[Start of Attachment]

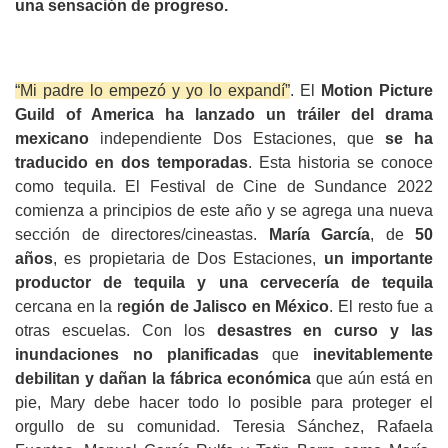
una sensación de progreso.
“Mi padre lo empezó y yo lo expandí”
. El 
Motion Picture 
Guild of America
ha lanzado un tráiler del drama 
mexicano
 independiente Dos Estaciones, que 
se ha 
traducido en dos temporadas
. Esta historia se conoce 
como tequila. El Festival de Cine de Sundance 2022 
comienza a principios de este año y se agrega una nueva 
sección de directores/cineastas. 
María García
, de 
50 
años
, es propietaria de Dos Estaciones, 
un importante 
productor de tequila y una cervecería de tequila
cercana en la r
egión de Jalisco en México
. El resto fue a 
otras escuelas. Con los 
desastres en curso y las 
inundaciones no planificadas
 que 
inevitablemente 
debilitan
y dañan la fábrica económica
 que aún está en 
pie, Mary debe hacer todo lo posible para proteger el 
orgullo de su comunidad. Teresia Sánchez, Rafaela 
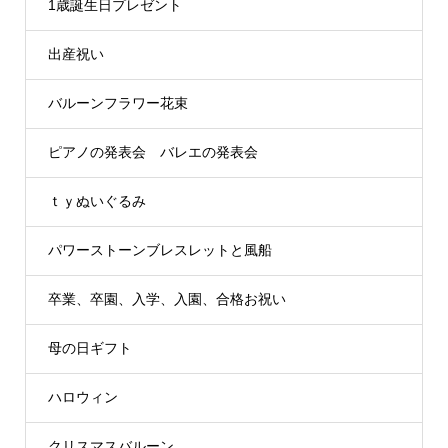
1歳誕生日プレゼント
出産祝い
バルーンフラワー花束
ピアノの発表会 バレエの発表会
ｔｙぬいぐるみ
パワーストーンブレスレットと風船
卒業、卒園、入学、入園、合格お祝い
母の日ギフト
ハロウィン
クリスマスバルーン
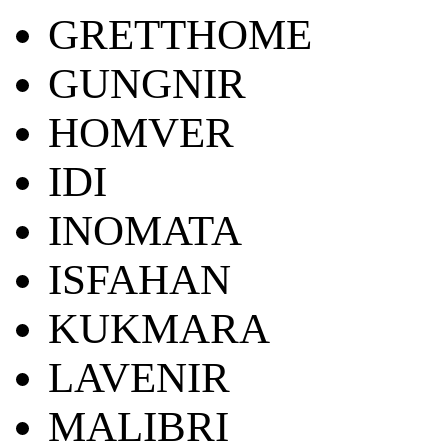
GRETTHOME
GUNGNIR
HOMVER
IDI
INOMATA
ISFAHAN
KUKMARA
LAVENIR
MALIBRI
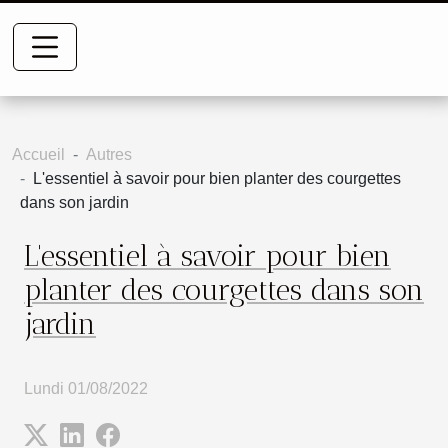
Accueil
Autres
L'essentiel à savoir pour bien planter des courgettes
dans son jardin
L'essentiel à savoir pour bien
planter des courgettes dans son
jardin
Lundi 01/08/2022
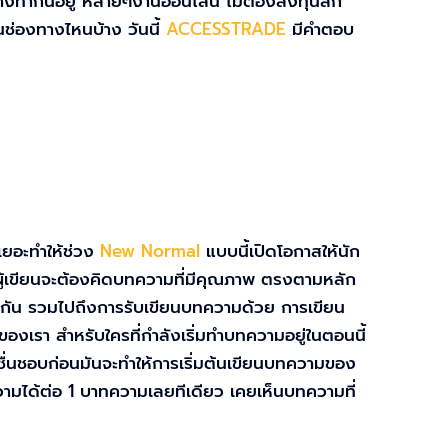
ทางทำกันอยู่ หลายๆงานออนไลน์ ไม่ต้องลงทุนสัก
นช่องทางไหนบ้าง วันนี้
ACCESSTRADE
มีคำตอบ
เยอะทำให้ช่วง
New Normal
แบบนี้เปิดโอกาสให้นัก
 ผู้เขียนจะต้องคิดบทความที่มีคุณภาพ ตรงตามหลัก
ยวกัน รวมไปถึงการรับเขียนบทความด้วย การเขียน
นของเรา สำหรับใครที่กำลังเริ่มทำบทความอยู่ในตอนนี้
อ ชื่นชอบก่อนมันจะทำให้การเริ่มต้นเขียนบทความของ
ามได้ต่อ 1 บาทความเลยทีเดียว เคยเห็นบทความที่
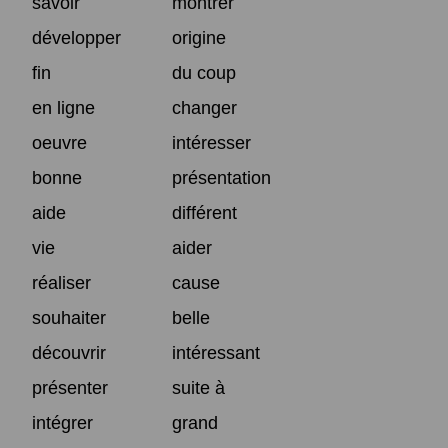
savoir
montrer
développer
origine
fin
du coup
en ligne
changer
oeuvre
intéresser
bonne
présentation
aide
différent
vie
aider
réaliser
cause
souhaiter
belle
découvrir
intéressant
présenter
suite à
intégrer
grand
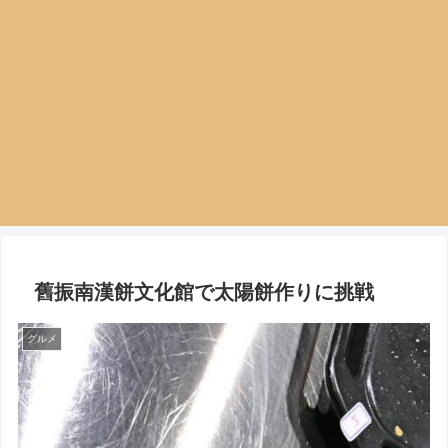
舊振南漢餅文化館で太陽餅作りに挑戦
グルメ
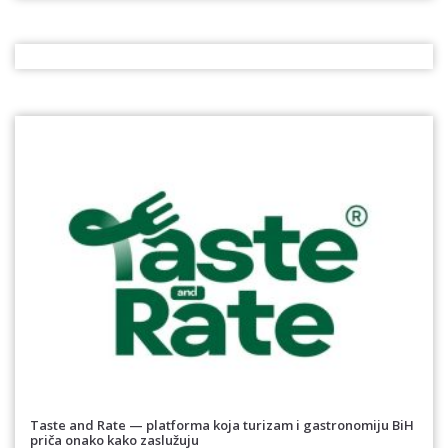
Taste and Rate — platforma koja turizam i gastronomiju BiH
priča onako kako zaslužuju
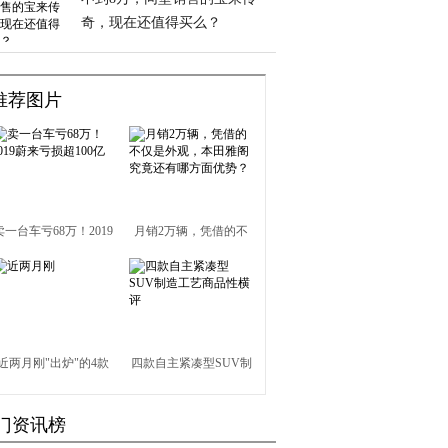
奇，现在还值得买么？
推荐图片
卖一台车亏68万！2019
月销2万辆，凭借的不
蔚来亏损超100亿
仅是外观，本田雅阁究
竟还有哪方面优势？
近两月刚"出炉"的4款
四款自主紧凑型SUV制
SUV，过年开回家都夸
造工艺商品性横评
门资讯榜
你懂车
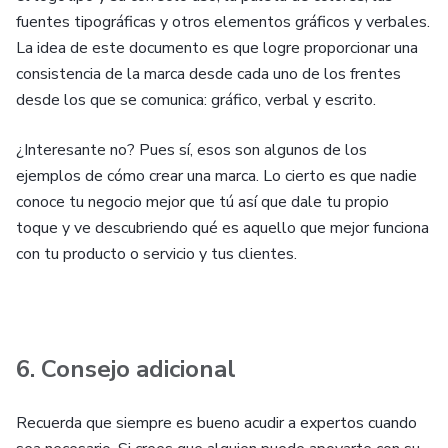
fuentes tipográficas y otros elementos gráficos y verbales.
La idea de este documento es que logre proporcionar una
consistencia de la marca desde cada uno de los frentes
desde los que se comunica: gráfico, verbal y escrito.
¿Interesante no? Pues sí, esos son algunos de los
ejemplos de cómo crear una marca. Lo cierto es que nadie
conoce tu negocio mejor que tú así que dale tu propio
toque y ve descubriendo qué es aquello que mejor funciona
con tu producto o servicio y tus clientes.
6. Consejo adicional
Recuerda que siempre es bueno acudir a expertos cuando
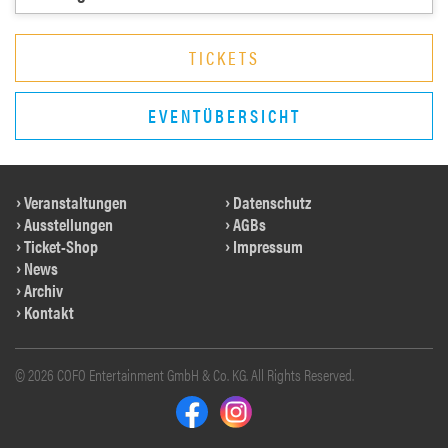
TICKETS
EVENTÜBERSICHT
Veranstaltungen
Datenschutz
Ausstellungen
AGBs
Ticket-Shop
Impressum
News
Archiv
Kontakt
© 2026 COFO Entertainment GmbH & Co. KG. All Rights Reserved.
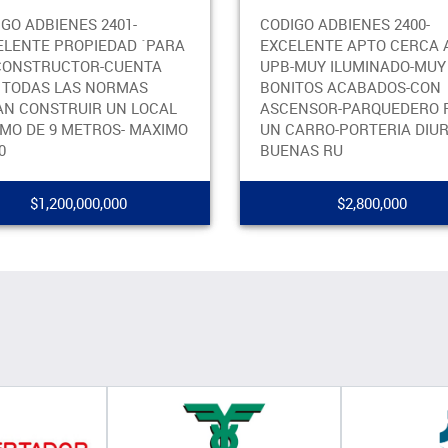
BIENES 2401-
CODIGO ADBIENES 2400-
E PROPIEDAD ´PARA
EXCELENTE APTO CERCA A LA
TRUCTOR-CUENTA
UPB-MUY ILUMINADO-MUY
S LAS NORMAS
BONITOS ACABADOS-CON
NSTRUIR UN LOCAL
ASCENSOR-PARQUEDERO PARA
E 9 METROS- MAXIMO
UN CARRO-PORTERIA DIURNA-
BUENAS RU
1,200,000,000
$2,800,000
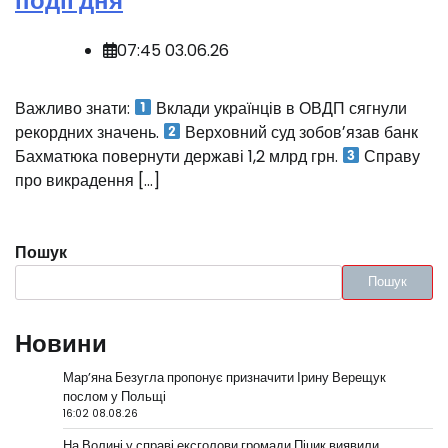
події дня
07:45 03.06.26
Важливо знати:
Вклади українців в ОВДП сягнули
рекордних значень.
Верховний суд зобовʼязав банк
Бахматюка повернути державі 1,2 млрд грн.
Справу
про викрадення […]
Пошук
Пошук
Новини
Мар’яна Безугла пропонує призначити Ірину Верещук
послом у Польщі
16:02 08.08.26
На Волині у справі ексголови громади Піцик виявили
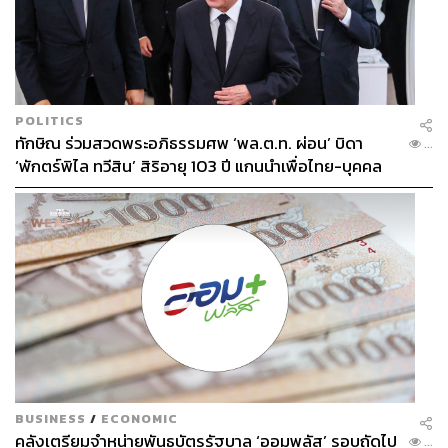
แล้วการพัฒนาแบบใดที่เศรษฐกิจไทยต้องการ? เราต้องการ
การพัฒนาที่ทำให้เศรษฐกิจไทยเติบโตไปพร้อมกับการลด
ระยะห่างระหว่างโลกสองใบ ซึ่งจะเกิดขึ้นได้หากการเติบโต
ทางเศรษฐกิจมีคุณภาพ 3 ประการดังต่อไปนี้
POLITICS
ทักษิณ ร่วมสวดพระอภิธรรมศพ ‘พล.ต.ท. ผ่อน’ บิดา
คุณภาพที่ 1
คนในระบบเศรษฐกิจควรมีภูมิคุ้มกันต่อ
...
‘พักตร์พิไล ทวีสิน’ สิริอายุ 103 ปี แกนนำเพื่อไทย-บุคคล
สถานการณ์เลวร้าย ซึ่งจะเป็นพื้นฐานที่มั่นคงให้คนในโลกใบ
หลากวงการร่วมอาลัย
รองออกไปคว้าโอกาสในการเติบโต ในการสร้างภูมิคุ้มกัน
ให้กับคนจากโลกใบรอง ผู้ดำเนินนโยบายมีบทบาทเป็นกลไก
เสริมผ่านการช่วยเหลือทางสังคมและประกันทางสังคม
ควบคู่ไปกับการออกแบบกติกาในภาคการเงินเพื่อเอื้อให้เกิด
การพัฒนาตลาดประกันภัยสำหรับผู้มีรายได้น้อยและธุรกิจ
ขนาดเล็ก
แม้ตลาดประกันภัยในไทยจะมีขนาดค่อนข้างใหญ่เมื่อเทียบ
กับกลุ่มประเทศในระดับการพัฒนาเดียวกัน แต่ปัจจุบันครัว
เรือนรายได้น้อยและธุรกิจขนาดเล็กจำนวนมากยังไม่
BUSINESS
/
ECONOMIC
สามารถเข้าถึงประกันภัยได้อย่างเหมาะสม ส่วนหนึ่งมาจาก
คลังเตรียมจำหน่ายพันธบัตรรัฐบาล ‘ออมพลัส’ รอบถัดไป
...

[End of Attachment]

● TASK REQUIREMENTS: Write out the records above exactly as they appear, leaving out any pictures.

● SOLVED PROBLEM:
una sensación de progreso.
“Mi padre lo empezó y yo lo expandí”
. El 
Motion Picture 
Guild of America
ha lanzado un tráiler del drama 
mexicano
 independiente Dos Estaciones, que 
se ha 
traducido en dos temporadas
. Esta historia se conoce 
como tequila. El Festival de Cine de Sundance 2022 
comienza a principios de este año y se agrega una nueva 
sección de directores/cineastas. 
María García
, de 
50 
años
, es propietaria de Dos Estaciones, 
un importante 
productor de tequila y una cervecería de tequila
cercana en la r
egión de Jalisco en México
. El resto fue a 
otras escuelas. Con los 
desastres en curso y las 
inundaciones no planificadas
 que 
inevitablemente 
debilitan
y dañan la fábrica económica
 que aún está en 
pie, Mary debe hacer todo lo posible para proteger el 
orgullo de su comunidad. Teresia Sánchez, Rafaela 
1歳誕生日プレゼント
出産祝い
バルーンフラワー花束
ピアノの発表会 バレエの発表会
ｔｙぬいぐるみ
パワーストーンブレスレットと風船
卒業、卒園、入学、入園、合格お祝い
母の日ギフト
ハロウィン
クリスマスバルーン
GRETTHOME
GUNGNIR
HOMVER
IDI
INOMATA
ISFAHAN
KUKMARA
LAVENIR
MALIBRI
Accueil
Autres
L'essentiel à savoir pour bien planter des courgettes
dans son jardin
L'essentiel à savoir pour bien
planter des courgettes dans son
jardin
Lundi 01/08/2022
ทางทำกันอยู่ หลายๆงานออนไลน์ ไม่ต้องลงทุนสัก
นช่องทางไหนบ้าง วันนี้
ACCESSTRADE
มีคำตอบ
เยอะทำให้ช่วง
New Normal
แบบนี้เปิดโอกาสให้นัก
 ผู้เขียนจะต้องคิดบทความที่มีคุณภาพ ตรงตามหลัก
ยวกัน รวมไปถึงการรับเขียนบทความด้วย การเขียน
นของเรา สำหรับใครที่กำลังเริ่มทำบทความอยู่ในตอนนี้
อ ชื่นชอบก่อนมันจะทำให้การเริ่มต้นเขียนบทความของ
ามได้ต่อ 1 บาทความเลยทีเดียว เคยเห็นบทความที่
savoir
montrer
développer
origine
fin
du coup
en ligne
changer
oeuvre
intéresser
bonne
présentation
aide
différent
vie
aider
réaliser
cause
souhaiter
belle
découvrir
intéressant
présenter
suite à
intégrer
grand
舊振南漢餅文化館で太陽餅作りに挑戦
グルメ
Taste and Rate — platforma koja turizam i gastronomiju BiH
priča onako kako zaslužuju
奇，现在还值得买么？
推荐图片
卖一台车亏68万！2019
月销2万辆，凭借的不
蔚来亏损超100亿
仅是外观，本田雅阁究
竟还有哪方面优势？
近两月刚"出炉"的4款
四款自主紧凑型SUV制
SUV，过年开回家都夸
造工艺商品性横评
门资讯榜
你懂车
fuentes tipográficas y otros elementos gráficos y verbales.
La idea de este documento es que logre proporcionar una
consistencia de la marca desde cada uno de los frentes
desde los que se comunica: gráfico, verbal y escrito.
¿Interesante no? Pues sí, esos son algunos de los
ejemplos de cómo crear una marca. Lo cierto es que nadie
conoce tu negocio mejor que tú así que dale tu propio
toque y ve descubriendo qué es aquello que mejor funciona
con tu producto o servicio y tus clientes.
6. Consejo adicional
Recuerda que siempre es bueno acudir a expertos cuando
TICKETS
EVENTÜBERSICHT
Veranstaltungen
Datenschutz
Ausstellungen
AGBs
Ticket-Shop
Impressum
News
Archiv
Kontakt
© 2026 COFO Entertainment GmbH & Co. KG. All Rights Reserved.
BIENES 2401-
CODIGO ADBIENES 2400-
E PROPIEDAD ´PARA
EXCELENTE APTO CERCA A LA
TRUCTOR-CUENTA
UPB-MUY ILUMINADO-MUY
S LAS NORMAS
BONITOS ACABADOS-CON
NSTRUIR UN LOCAL
ASCENSOR-PARQUEDERO PARA
E 9 METROS- MAXIMO
UN CARRO-PORTERIA DIURNA-
BUENAS RU
1,200,000,000
$2,800,000
події дня
07:45 03.06.26
Важливо знати:
Вклади українців в ОВДП сягнули
рекордних значень.
Верховний суд зобовʼязав банк
Бахматюка повернути державі 1,2 млрд грн.
Справу
про викрадення […]
Пошук
Пошук
Новини
Мар’яна Безугла пропонує призначити Ірину Верещук
послом у Польщі
16:02 08.08.26
На Волині у справі ексголови громади Піцик виявили
แล้วการพัฒนาแบบใดที่เศรษฐกิจไทยต้องการ? เราต้องการ
การพัฒนาที่ทำให้เศรษฐกิจไทยเติบโตไปพร้อมกับการลด
ระยะห่างระหว่างโลกสองใบ ซึ่งจะเกิดขึ้นได้หากการเติบโต
ทางเศรษฐกิจมีคุณภาพ 3 ประการดังต่อไปนี้
POLITICS
ทักษิณ ร่วมสวดพระอภิธรรมศพ ‘พล.ต.ท. ผ่อน’ บิดา
คุณภาพที่ 1
คนในระบบเศรษฐกิจควรมีภูมิคุ้มกันต่อ
...
‘พักตร์พิไล ทวีสิน’ สิริอายุ 103 ปี แกนนำเพื่อไทย-บุคคล
สถานการณ์เลวร้าย ซึ่งจะเป็นพื้นฐานที่มั่นคงให้คนในโลกใบ
หลากวงการร่วมอาลัย
รองออกไปคว้าโอกาสในการเติบโต ในการสร้างภูมิคุ้มกัน
ให้กับคนจากโลกใบรอง ผู้ดำเนินนโยบายมีบทบาทเป็นกลไก
เสริมผ่านการช่วยเหลือทางสังคมและประกันทางสังคม
ควบคู่ไปกับการออกแบบกติกาในภาคการเงินเพื่อเอื้อให้เกิด
การพัฒนาตลาดประกันภัยสำหรับผู้มีรายได้น้อยและธุรกิจ
ขนาดเล็ก
แม้ตลาดประกันภัยในไทยจะมีขนาดค่อนข้างใหญ่เมื่อเทียบ
กับกลุ่มประเทศในระดับการพัฒนาเดียวกัน แต่ปัจจุบันครัว
เรือนรายได้น้อยและธุรกิจขนาดเล็กจำนวนมากยังไม่
BUSINESS
/
ECONOMIC
สามารถเข้าถึงประกันภัยได้อย่างเหมาะสม ส่วนหนึ่งมาจาก
คลังเตรียมจำหน่ายพันธบัตรรัฐบาล ‘ออมพลัส’ รอบถัดไป
...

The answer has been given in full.